The least detectable poisons in a body are those that kill in the tiniest amounts—so that the levels are so low that it’s very difficult to pick them up. Until a few years ago, ricin was almost undetectable in living tissue—and even today the tests for it are extremely complicated. The easiest poisons to detect have very visible symptoms—carbon monoxide, for instance, sets off a chemical reaction in the blood that causes a strong pink flush to color the skin. Poisoners today, as always, use easy accessible poisons. Antifreeze (ethylene glycol) has figured in a whole range of murders. And more recently there’s been an increase in killings using prescription narcotics.
Are poisonous plants used in murder, or is it rare?
There was a fascinating murder in London a few years back in which a woman, discarded by her lover, actually went to India to get some particularly lethal seeds from a species of monkshood (devil’s helmet) that grows there.
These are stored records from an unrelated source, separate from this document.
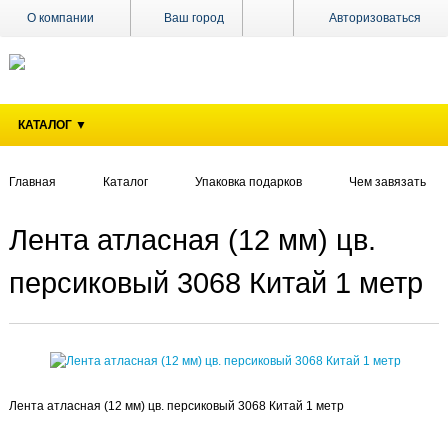
О компании
Ваш город
Авторизоваться
Доставка
Оплата
КАТАЛОГ ▼
Поставщикам
Наши
магазины
Главная
Каталог
Упаковка подарков
Чем завязать
Новости
Лента атласная (12 мм) цв.
Акции
персиковый 3068 Китай 1 метр
Контакты
Лента атласная (12 мм) цв. персиковый 3068 Китай 1 метр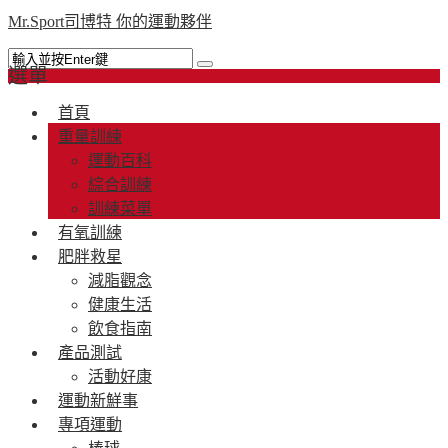
Mr.Sport司博特 你的運動夥伴
選單
首頁
重量訓練
運動百科
綜合訓練
訓練菜單
有氧訓練
肥胖救星
減脂觀念
健康生活
飲食指南
產品測試
活動好康
運動新鮮事
專項運動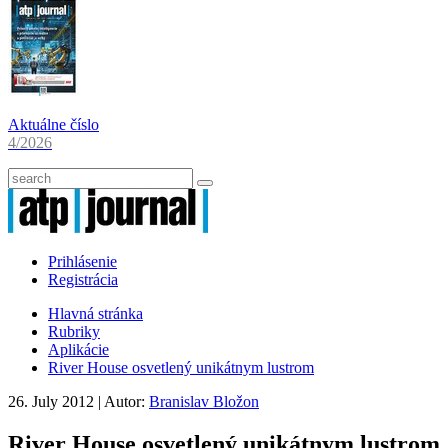
Aktuálne číslo
4/2026
Prihlásenie
Registrácia
Hlavná stránka
Rubriky
Aplikácie
River House osvetlený unikátnym lustrom
26. July 2012
| Autor:
Branislav Bložon
River House osvetlený unikátnym lustrom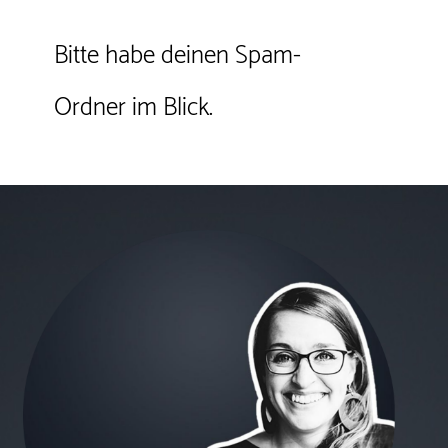
Bitte habe deinen Spam-
Ordner im Blick.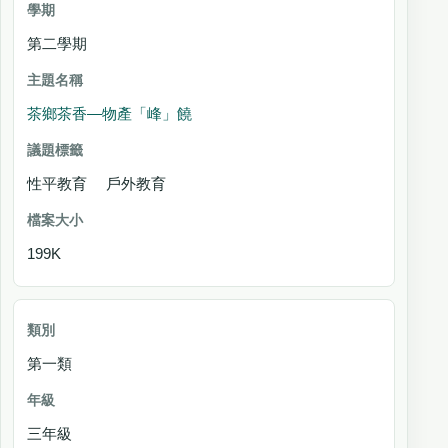
第二學期
茶鄉茶香—物產「峰」饒
性平教育 戶外教育
199K
第一類
三年級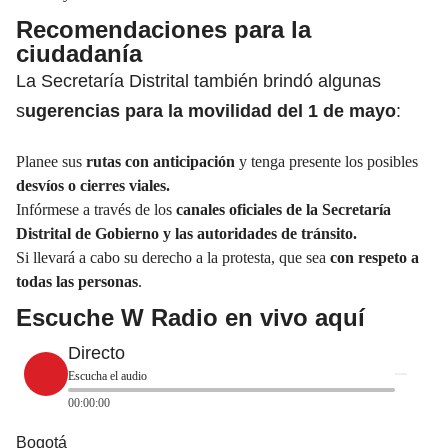
Recomendaciones para la
ciudadanía
La
Secretaría
Distrital también brindó algunas
s
ugerencias para la movilidad del 1 de mayo
:
Planee sus
rutas con anticipación
y tenga presente los posibles
desvíos o
cierres viales.
Infórmese a través de los
canales oficiales de la Secretaría
Distrital de Gobierno y las autoridades de
tránsito.
Si llevará a cabo su derecho a la
protesta
, que sea
con respeto a
todas las personas
.
Escuche W Radio en vivo aquí
Directo
Escucha el audio
00:00:00
Bogotá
And there was a woman in Missouri who planted foxglove (which contains digitalis) in her garden and tried to kill her husband by putting it in salads. Both are now in prison. The real reason plant poisonings are rare is that so many of the plant alkaloids—the cyanides, strychnine, morphine, nicotine—have been synthesized. So people may use them but they use the laboratory version.
Have you found that some killers and attempted murderers think they can use certain poisons to get away with murder?
I think that most poisoners believe they’ll get away with it. Their faith in their own cleverness is one of the reasons, like the plotting that a good poisoning requires. The Pittsburgh researcher I mentioned charged the cyanide to his university credit card. He was that sure he wouldn’t be caught?
I’ve read about cases where victims were poisoned over spans of time. What are the signs and symptoms to look for when someone is unknowingly being poisoned?
It depends on the poison. Ethylene glycol, the compound in antifreeze, famously causes kidney damage so you end up with some of the symptoms of kidney disease. Arsenic will cause a range of symptoms, from gastroenteritis to respiratory problems, but eventually can cause extreme sensitivity to touch in hands and feet and even skin lesions. There was a woman in Wisconsin who suspected that her husband was trying to poison her and left a letter about that with a neighbor. And she did die of poisoning. Bottom line—if you suspect anything like this, the best way to take care of yourself, my very best advice, is to leave.
Are there differences between a killer who, say, uses a gun and one who uses poison?
Well, shootings are a lot more common and can be done in a fury of anger or fear. Poisoners— with their emphasis on research, on plotting, and their apparent belief that this is a game—approach murder differently. There’s a mistaken belief that most poisoners are women. In fact, if you look at the justice department statistics, about 60 percent of poisoners are male. But if you look at homicide by gun, it’s more like 90 percent male. And that seems to tell you that a greater number of poisoners are women than in other types of homicide.
Are murders by poison ever preventable?
Mostly because poisoners make mistakes. For instance, that woman who put foxglove leaves in a salad got the dose wrong. Her husband got sick but he didn’t die. Or sometimes would-be killers brag to their friends who then call the police. In that sense they’re not so different from other kinds of killers.
Finally, has the Poisoner’s Handbook, both the PBS film and your book, helped the general public to better understand the science of poisons?
I hope so. When I wrote the book, I had this idea that if I wove some of the science of poison through a story of murder and detection and Agatha Christie-era New York, I could show readers that this was both wonderfully wicked and fascinating chemistry. It’s one of my favorite parts of the story. And I thought American Experience did a great job of bringing all of that to life in the film. It was so much fun to watch.